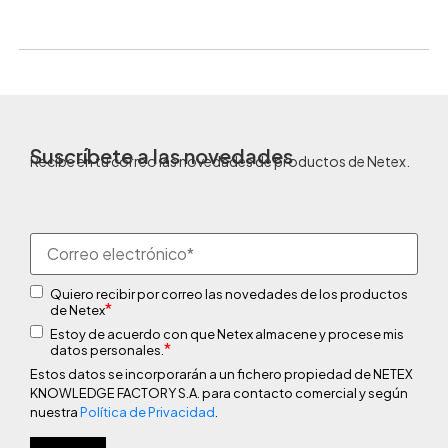
Suscríbete a las novedades
Recibe en tu correo las novedades de productos de Netex.
Quiero recibir por correo las novedades de los productos
*
de Netex
Estoy de acuerdo con que Netex almacene y procese mis
*
datos personales.
Estos datos se incorporarán a un fichero propiedad de NETEX
KNOWLEDGE FACTORY S.A. para contacto comercial y según
nuestra
Política de Privacidad
.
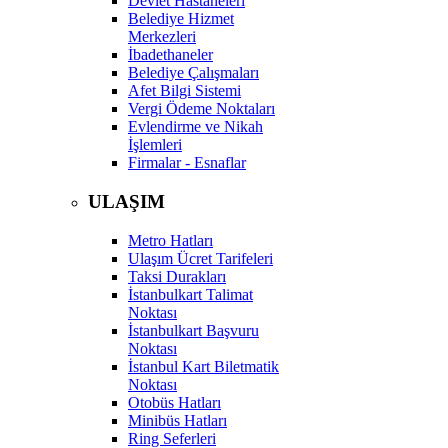
Devlet Hastaneleri
Belediye Hizmet
Merkezleri
İbadethaneler
Belediye Çalışmaları
Afet Bilgi Sistemi
Vergi Ödeme Noktaları
Evlendirme ve Nikah
İşlemleri
Firmalar - Esnaflar
ULAŞIM
Metro Hatları
Ulaşım Ücret Tarifeleri
Taksi Durakları
İstanbulkart Talimat
Noktası
İstanbulkart Başvuru
Noktası
İstanbul Kart Biletmatik
Noktası
Otobüs Hatları
Minibüs Hatları
Ring Seferleri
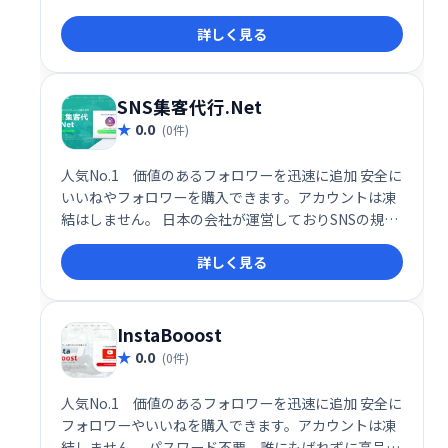
詳しく見る
SNS集客代行.Net
0.0
(0件)
人気No.1 価値のあるフォロワーを迅速に追加 安全に
いいねやフォロワーを購入できます。アカウントは凍
結はしません。 日本の会社が運営しておりSNSの規約
を遵守したサービスです ばれずに自然なフォロワーを
詳しく見る
買うことができます。パスワードも不要です。
InstaBooost
0.0
(0件)
人気No.1 価値のあるフォロワーを迅速に追加 安全に
フォロワーやいいねを購入できます。アカウントは凍
結しません。 パスワード不要。誰にもばれずに高品質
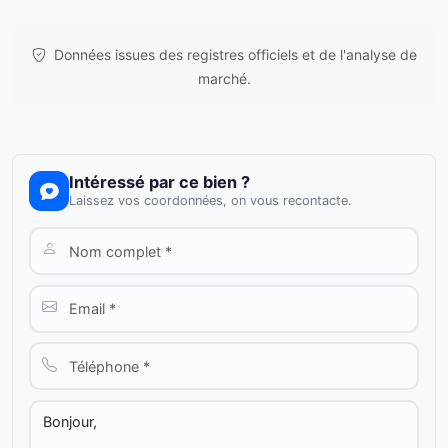
Données issues des registres officiels et de l'analyse de
marché.
Intéressé par ce bien ?
Laissez vos coordonnées, on vous recontacte.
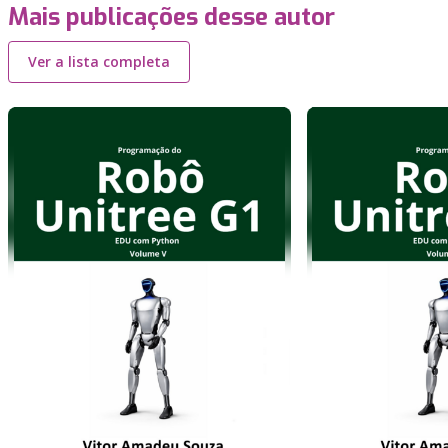
Mais publicações desse autor
Ver a lista completa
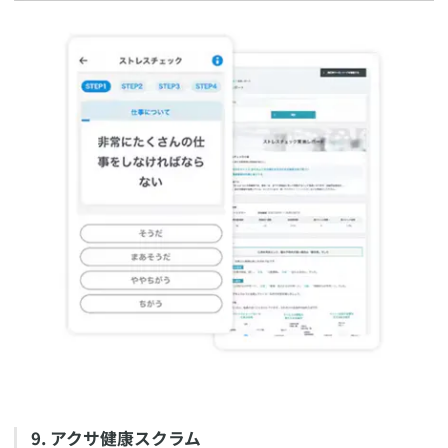
​9. アクサ健康スクラム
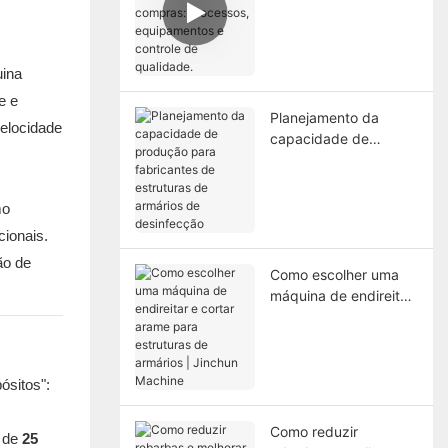
carrinhos de compras:
processos,
equipamentos e
controle de qualidade.
uina
e e
Planejamento da
elocidade
capacidade de
produção para
fabricantes de
estruturas de armários
mo
de desinfecção
ionais.
Como escolher uma
máquina de endireitar
e cortar arame para
estruturas de armários
| Jinchun Machine
ósitos":
Como reduzir
m de
25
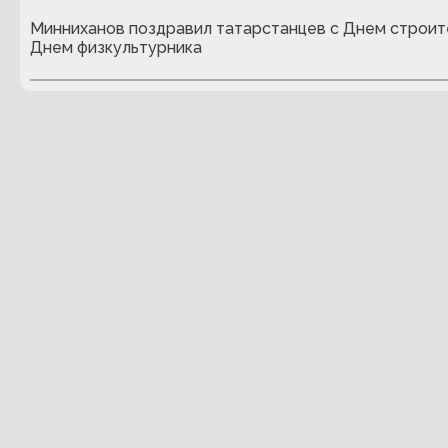
Минниханов поздравил татарстанцев с Днем строит
Днем физкультурника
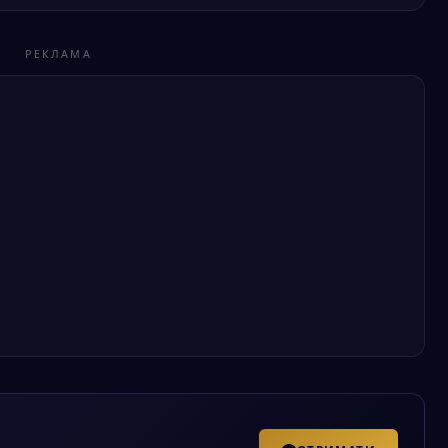
РЕКЛАМА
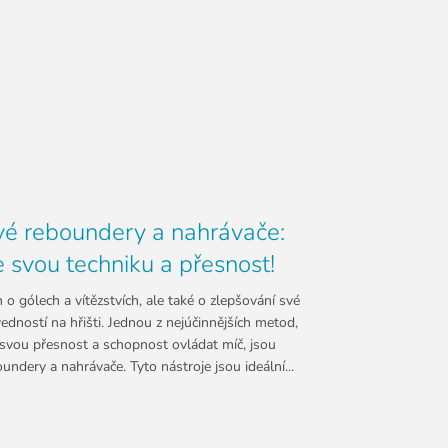
vé reboundery a nahrávače:
 svou techniku a přesnost!
n o gólech a vítězstvích, ale také o zlepšování své
edností na hřišti. Jednou z nejúčinnějších metod,
t svou přesnost a schopnost ovládat míč, jsou
undery a nahrávače. Tyto nástroje jsou ideální...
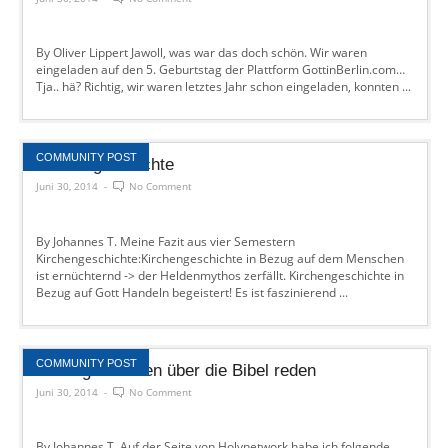
By Oliver Lippert Jawoll, was war das doch schön. Wir waren
eingeladen auf den 5. Geburtstag der Plattform GottinBerlin.com…
Tja.. hä? Richtig, wir waren letztes Jahr schon eingeladen, konnten ...
COMMUNITY POST
Kirchengeschichte
Juni 30, 2014
-
No Comment
By Johannes T. Meine Fazit aus vier Semestern
Kirchengeschichte:Kirchengeschichte in Bezug auf dem Menschen
ist ernüchternd -> der Heldenmythos zerfällt. Kirchengeschichte in
Bezug auf Gott Handeln begeistert! Es ist faszinierend ...
COMMUNITY POST
Mit Jugendlichen über die Bibel reden
Juni 30, 2014
-
No Comment
By Johannes T. Auf der Seite von Holynetwork habe ich folgende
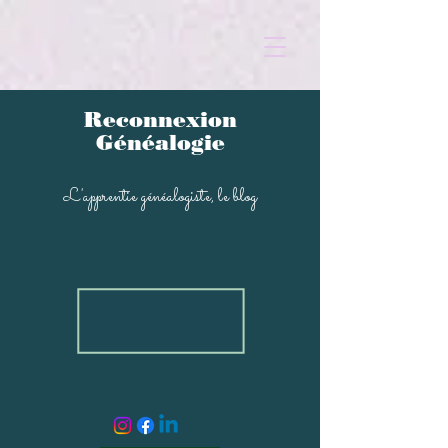
Reconnexion
Généalogi
e
L'apprentie généal
ogiste, le blog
● ● ●
Using the entries above, repeat exactly the lines from the one with "undery a nahrávače." to the one with "Kirchengeschichte:Kirchengeschichte in Bezug", both included, and leave the pictures behind.

Solution for this problem -
undery a nahrávače. Tyto nástroje jsou ideální...
By Oliver Lippert Jawoll, was war das doch schön. Wir waren
eingeladen auf den 5. Geburtstag der Plattform GottinBerlin.com…
Tja.. hä? Richtig, wir waren letztes Jahr schon eingeladen, konnten ...
COMMUNITY POST
Kirchengeschichte
Juni 30, 2014
-
No Comment
By Johannes T. Meine Fazit aus vier Semestern
Kirchengeschichte:Kirchengeschichte in Bezug auf dem Menschen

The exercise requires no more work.